A resposta sugerida no título desse texto nos permite uma chave de leitura para o atual momento que estamos vivendo. A Educação, enquanto direito, é uma conquista da luta dos movimentos sociais e de determinados grupos da sociedade que entendem a importância da democratização, universalização do acesso a esse direito fundamental como processo de construção de uma nova sociedade, de outro projeto de civilização, mais humano. A Constituição Federal de 1988 assegura no artigo 205 que: “A educação, direito de todos e dever do Estado e da família, será promovida e incentivada com a colaboração da sociedade, visando ao pleno desenvolvimento da pessoa, seu preparo para o exercício da cidadania e sua qualificação para o trabalho”. O Estado enquanto gestor do dinheiro público é quem deve, na escuta das demandas sociais, viabilizar o que está escrito no texto constituinte, sempre no sentido da inclusão. A chegada da Pandemia do novo Coronavírus (COVID-19) agravou o abismo social, existente, que dificultava a permanência e acesso às oportunidades, e aos espaços de educação.
A pandemia veio contradizer toda e qualquer fala que recitava o mantra liberal de reivindicação de um Estado Mínimo, mínimo nos direitos, na redução das desigualdades sociais, porém, Máximo nas retiradas de direitos, na criminalização dos empobrecidos que desde sempre “vigiou e puniu” através das políticas públicas de segurança. A desigualdade social e a precarização nas condições de trabalho dos professores são fatores desconsiderados nas avaliações dos inúmeros desafios existentes no cotidiano das salas de aula, do processo de ensino-aprendizagem.

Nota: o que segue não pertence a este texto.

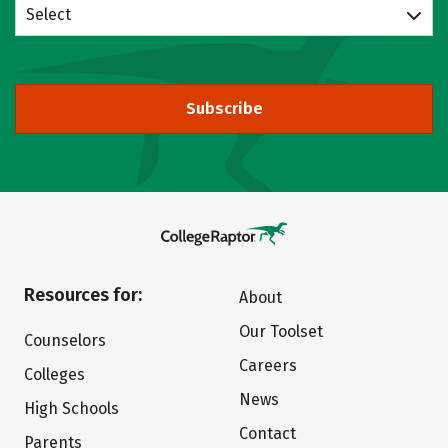
Select
Subscribe
Resources for:
About
Our Toolset
Counselors
Careers
Colleges
News
High Schools
Contact
Parents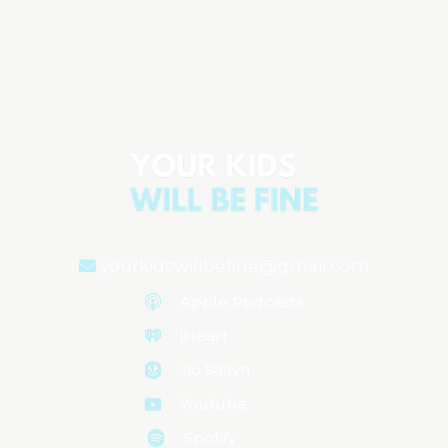
The Realities of Parenting Three-Year-
Olds
Aired on
July 1, 2024
yourkidswillbefine@gmail.com
Apple Podcasts
iHeart
Jio Saavn
Youtube
Spotify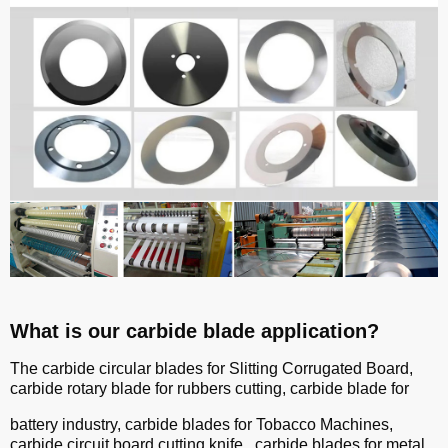
What is our carbide blade application?
The carbide circular blades for Slitting Corrugated Board,
carbide rotary blade for rubbers cutting, carbide blade for
battery industry, carbide blades for Tobacco Machines,
carbide circuit board cutting knife, carbide blades for metal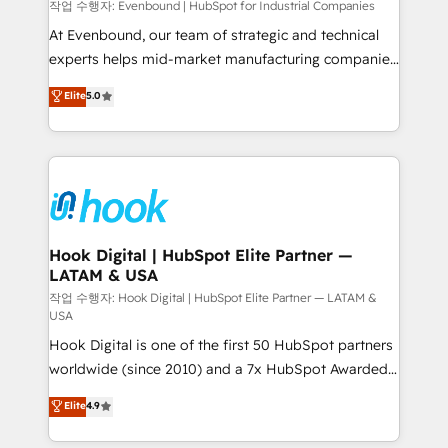
focus on growing B2B companies in the SME sector
작업 수행자: Evenbound | HubSpot for Industrial Companies
such as manufacturing, SaaS, business services and
At Evenbound, our team of strategic and technical
wholesaler companies. As an experienced HubSpot
experts helps mid-market manufacturing companies
partner, we know how important user adoption is.
achieve real growth. We specialize in delivering
Elite
5.0
That's why we have developed a step-by-step
tailored solutions that drive results by leveraging
implementation process that focuses on user
HubSpot’s platform and data to fuel success.
adoption. We’re experts on connecting data,
Technical Solutions: - HubSpot Technical Consulting -
technology and people with each other. Together we
HubSpot CRM Implementation - HubSpot
strive for optimal customer processes and
Onboarding - Data Migration & Integrations -
experiences. Systony – We believe you can grow!
Technical Audit & Optimization Strategic Solutions: -
Revenue Operations - Inbound Marketing -
Hook Digital | HubSpot Elite Partner —
LATAM & USA
Outbound Marketing - HubSpot CMS Website
Design & Development We empower our clients to
작업 수행자: Hook Digital | HubSpot Elite Partner — LATAM &
USA
reach their full potential by providing transparent,
Hook Digital is one of the first 50 HubSpot partners
relationship-driven support. With over 300 HubSpot
worldwide (since 2010) and a 7x HubSpot Awarded
certifications and accreditations, we deliver both the
Elite Partner. With 500+ projects across the U.S.,
technical know-how and strategic guidance you
Elite
4.9
Brazil, and LATAM, we combine global expertise with
need to succeed.
regional experience. Today, we are Brazil’s largest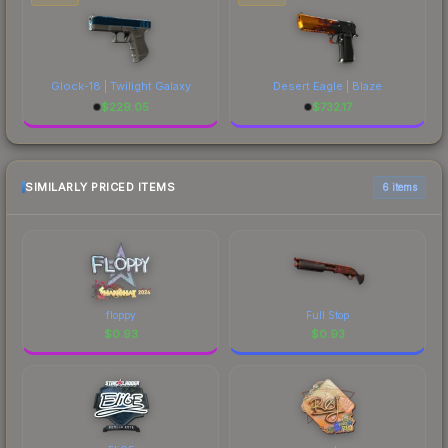
Glock-18 | Twilight Galaxy
Desert Eagle | Blaze
$
229.05
$
732.17
SIMILARLY PRICED ITEMS
6 items
floppy
Full Stop
$
0.93
$
0.93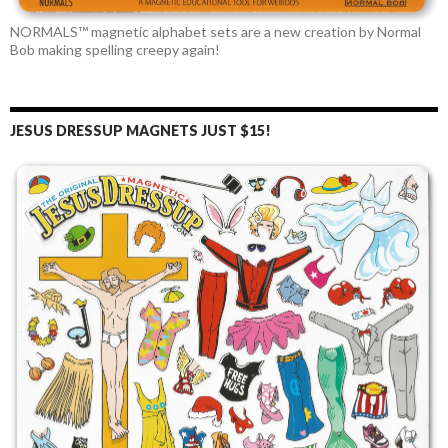
NORMALS™ magnetic alphabet sets are a new creation by Normal
Bob making spelling creepy again!
JESUS DRESSUP MAGNETS JUST $15!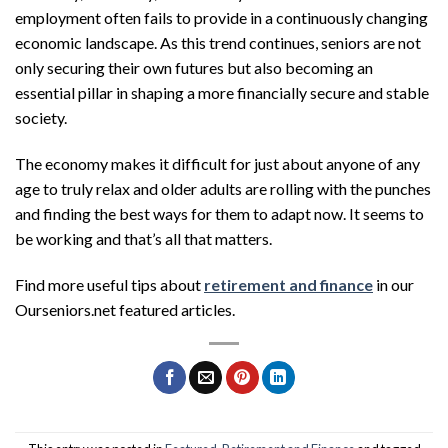
employment often fails to provide in a continuously changing
economic landscape. As this trend continues, seniors are not
only securing their own futures but also becoming an
essential pillar in shaping a more financially secure and stable
society.
The economy makes it difficult for just about anyone of any
age to truly relax and older adults are rolling with the punches
and finding the best ways for them to adapt now. It seems to
be working and that’s all that matters.
Find more useful tips about
retirement and finance
in our
Ourseniors.net featured articles.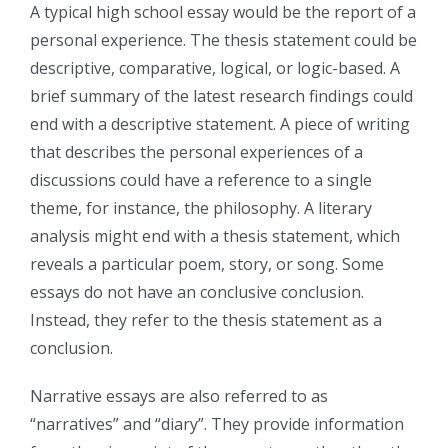
A typical high school essay would be the report of a
personal experience. The thesis statement could be
descriptive, comparative, logical, or logic-based. A
brief summary of the latest research findings could
end with a descriptive statement. A piece of writing
that describes the personal experiences of a
discussions could have a reference to a single
theme, for instance, the philosophy. A literary
analysis might end with a thesis statement, which
reveals a particular poem, story, or song. Some
essays do not have an conclusive conclusion.
Instead, they refer to the thesis statement as a
conclusion.
Narrative essays are also referred to as
“narratives” and “diary”. They provide information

Diante deste cenário, em plena pandemia, emerge o debate sobre a manutenção do calendário do Exame Nacional do Ensino Médio (ENEM), que desde 2009 é o formato de avaliação para ingresso no Ensino Superior no Brasil. Como realizar esse debate considerando que o ENEM, enquanto forma de ingresso à universidade, reproduz as desvantagens e os privilégios de uma sociedade organizada por estigmas de raça, classe e gênero no que tange o acesso aos direitos sociais?
Os estudantes empobrecidos, que já enfrentavam dificuldades no “pré-pandemia”, sem as mínimas condições materiais para um “espaço” de estudo adequado, sofrem, também, a dura realidade do agravamento das condições materiais, das condições psicológicas, da novidade de “ensino remoto” sem equipamentos e estrutura, das inseguranças, ou seja, da lógica de um Estado que aponta para a restrição do acesso à Educação enquanto direito.

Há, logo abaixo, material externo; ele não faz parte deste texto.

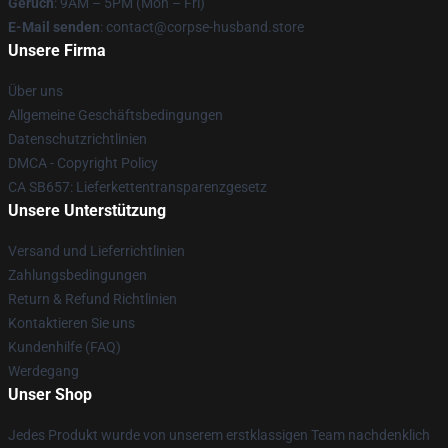
Geruch
: 9AM – 5PM (Mon – Fri)
E-Mail senden
: contact@corpse-husband.store
Unsere Firma
Über uns
Allgemeine Geschäftsbedingungen
Datenschutzrichtlinien
DMCA - Copyright Policy
CA SB657: Lieferkettentransparenzgesetz
Unsere Unterstützung
Versand und Lieferrichtlinien
Zahlungsbedingungen
Return & Refund Richtlinien
Kontaktieren Sie uns
Kundenhilfe (FAQ)
Werdegang
Unser Shop
Jedes Produkt wurde von unserem erstklassigen Team nachdenklich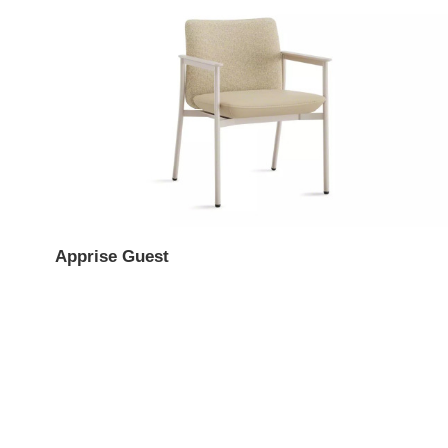
Apprise Guest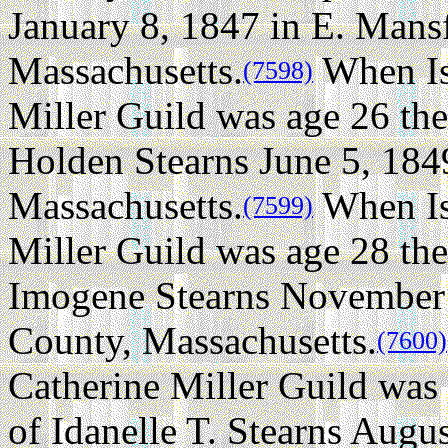
January 8, 1847 in E. Mansf
Massachusetts.
When Is
(7598)
Miller Guild was age 26 the
Holden Stearns June 5, 184
Massachusetts.
When Is
(7599)
Miller Guild was age 28 the
Imogene Stearns November 
County, Massachusetts.
(7600)
Catherine Miller Guild was
of Idanelle T. Stearns Augu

Houve uma mobilização em nível nacional que agregou organizações estudantis, movimentos sociais e grupos da sociedade civil posicionando-se sobre o adiamento das datas das provas como alternativa à realização do ENEM, o que só reforçaria esse cenário de exclusão social, agora, também, sob a forma de exclusão digital. Diversas vozes, em meio ao momento de dor pelas vítimas da pandemia, se uniram pelo adiamento do calendário do ENEM através do “ADIA ENEM”.

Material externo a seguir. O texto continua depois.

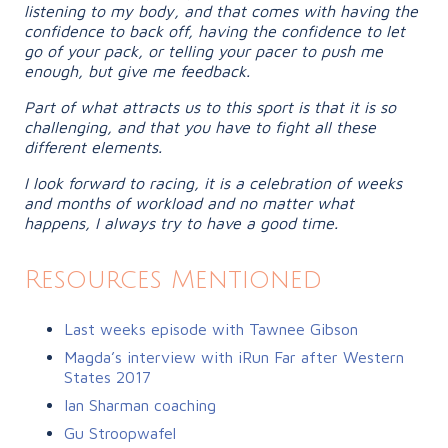
listening to my body, and that comes with having the
confidence to back off, having the confidence to let
go of your pack, or telling your pacer to push me
enough, but give me feedback.
Part of what attracts us to this sport is that it is so
challenging, and that you have to fight all these
different elements.
I look forward to racing, it is a celebration of weeks
and months of workload and no matter what
happens, I always try to have a good time.
Resources Mentioned
Last weeks episode with Tawnee Gibson
Magda’s interview with iRun Far after Western
States 2017
Ian Sharman coaching
Gu Stroopwafel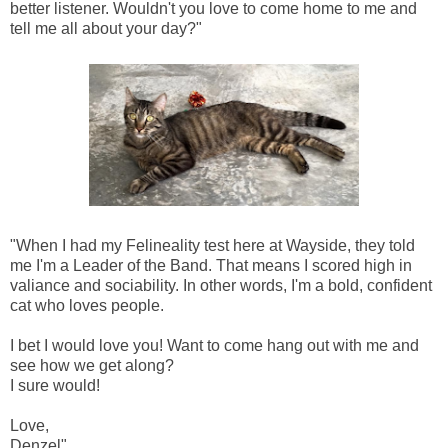
better listener. Wouldn't you love to come home to me and
tell me all about your day?"
"When I had my Felineality test here at Wayside, they told
me I'm a Leader of the Band. That means I scored high in
valiance and sociability. In other words, I'm a bold, confident
cat who loves people.
I bet I would love you! Want to come hang out with me and
see how we get along?
I sure would!
Love,
Denzel"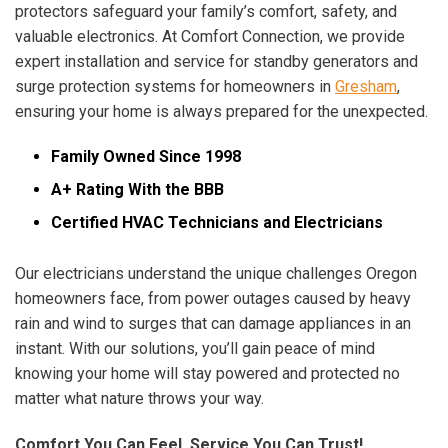
protectors safeguard your family’s comfort, safety, and
valuable electronics. At Comfort Connection, we provide
expert installation and service for standby generators and
surge protection systems for homeowners in
Gresham
,
ensuring your home is always prepared for the unexpected.
Family Owned Since 1998
A+ Rating With the BBB
Certified HVAC Technicians and Electricians
Our electricians understand the unique challenges Oregon
homeowners face, from power outages caused by heavy
rain and wind to surges that can damage appliances in an
instant. With our solutions, you’ll gain peace of mind
knowing your home will stay powered and protected no
matter what nature throws your way.
Comfort You Can Feel, Service You Can Trust!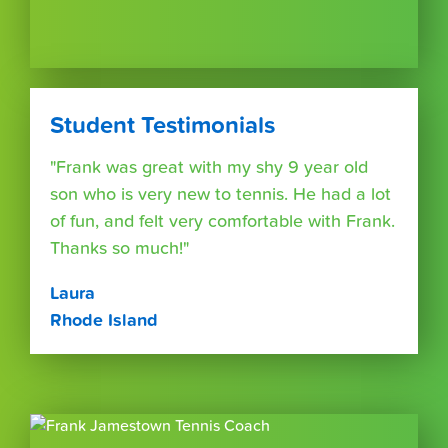
Student Testimonials
"Frank was great with my shy 9 year old
son who is very new to tennis. He had a lot
of fun, and felt very comfortable with Frank.
Thanks so much!"
Laura
Rhode Island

Sem nenhum debate que explique a real situação da Educação no Brasil, o MEC tentou pautar as ações dos movimentos sociais, através de uma enquete para a escolha das possíveis datas, adotando uma postura que se pretendia ser “democrática”, contraditoriamente, num governo que, declaradamente, não tem compromisso com a vida, com os direitos humanos, com esforços na redução/veliminação das desigualdades sociais, com a Educação e flerta com valores fascistas. O MEC ignorou totalmente o resultado realizado da pesquisa e impôs o mês de janeiro para a realização do ENEM. Fica o aprendizado de que definitivamente não é possível negociar com o opressor.
O “Novo Normal” não nos contempla, dado que reforça a naturalização das desigualdades sociais através do discurso de superação, maquiagem do discurso de meritocracia, transferindo toda a responsabilidade para os ombros dos estudantes, desconsiderando a interferência das estruturas sociais na vida destes jovens.
Estamos em um processo de adaptação a uma nova realidade imposta pelo isolamento social em virtude da pandemia, e realmente não temos muitas respostas para o que estamos vivendo, inclusive a resposta para a cura, mas neste momento em que o Brasil passa da marca dolorosa de 110 mil mortes, vítimas da pandemia, e que tentar se manter vivo já tem consumido grande parte das nossas energias, defender a manutenção do calendário do ENEM seria referendar a lógica de um governo sem compromisso com as camadas populares.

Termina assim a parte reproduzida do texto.